◆ **YOUR GOAL**:
Please show all lines of the records that include "آمریکا".
_ _ _ _ _
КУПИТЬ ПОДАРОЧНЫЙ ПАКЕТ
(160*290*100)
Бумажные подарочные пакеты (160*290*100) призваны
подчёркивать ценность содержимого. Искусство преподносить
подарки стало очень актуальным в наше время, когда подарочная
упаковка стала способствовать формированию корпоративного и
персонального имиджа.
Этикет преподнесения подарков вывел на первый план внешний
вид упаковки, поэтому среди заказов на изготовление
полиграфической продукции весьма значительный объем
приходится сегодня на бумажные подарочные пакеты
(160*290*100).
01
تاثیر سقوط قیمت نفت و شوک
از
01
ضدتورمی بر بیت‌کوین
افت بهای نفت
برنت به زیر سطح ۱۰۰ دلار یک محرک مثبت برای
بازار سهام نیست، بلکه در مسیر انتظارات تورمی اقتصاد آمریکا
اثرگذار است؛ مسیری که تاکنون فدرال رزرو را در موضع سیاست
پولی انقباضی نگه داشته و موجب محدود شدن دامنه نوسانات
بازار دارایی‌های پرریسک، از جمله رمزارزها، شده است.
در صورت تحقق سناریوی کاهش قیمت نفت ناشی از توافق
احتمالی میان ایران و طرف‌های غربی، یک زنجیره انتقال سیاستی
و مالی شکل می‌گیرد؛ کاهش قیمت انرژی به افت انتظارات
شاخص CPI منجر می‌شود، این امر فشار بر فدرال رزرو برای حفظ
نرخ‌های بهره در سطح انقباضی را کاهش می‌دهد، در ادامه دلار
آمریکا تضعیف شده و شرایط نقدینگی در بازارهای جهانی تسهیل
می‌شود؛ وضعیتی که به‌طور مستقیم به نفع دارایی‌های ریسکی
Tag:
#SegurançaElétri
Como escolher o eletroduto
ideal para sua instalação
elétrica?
_ _ _ _ _
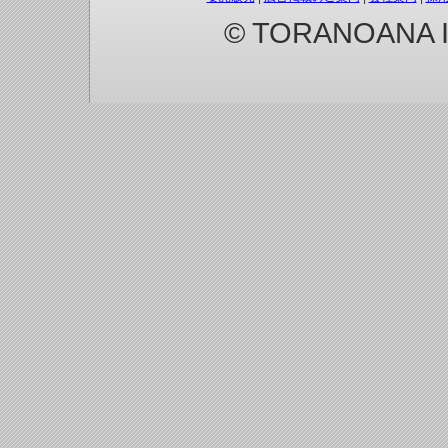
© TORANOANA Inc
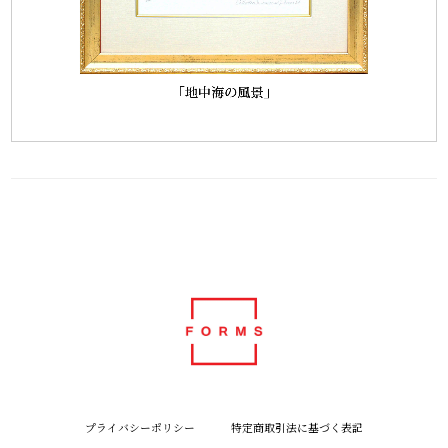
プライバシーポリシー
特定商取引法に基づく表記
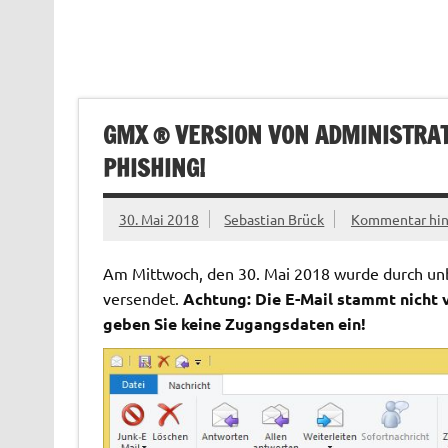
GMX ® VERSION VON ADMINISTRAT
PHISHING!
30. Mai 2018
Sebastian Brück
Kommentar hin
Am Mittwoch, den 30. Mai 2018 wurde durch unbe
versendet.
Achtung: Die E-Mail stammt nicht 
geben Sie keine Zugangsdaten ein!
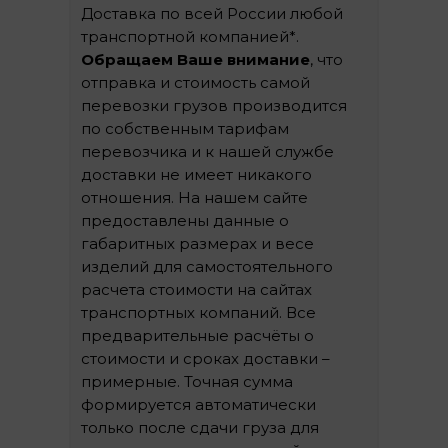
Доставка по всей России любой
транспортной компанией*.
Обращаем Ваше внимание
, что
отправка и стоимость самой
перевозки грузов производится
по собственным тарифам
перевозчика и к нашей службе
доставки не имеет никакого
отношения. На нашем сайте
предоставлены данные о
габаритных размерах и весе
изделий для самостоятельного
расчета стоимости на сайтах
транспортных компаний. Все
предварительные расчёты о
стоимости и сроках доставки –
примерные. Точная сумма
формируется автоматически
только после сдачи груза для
_ _ _ _ _
◆ **EXERCISE SOLUTION**:
بازار سهام نیست، بلکه در مسیر انتظارات تورمی اقتصاد آمریکا
آمریکا تضعیف شده و شرایط نقدینگی در بازارهای جهانی تسهیل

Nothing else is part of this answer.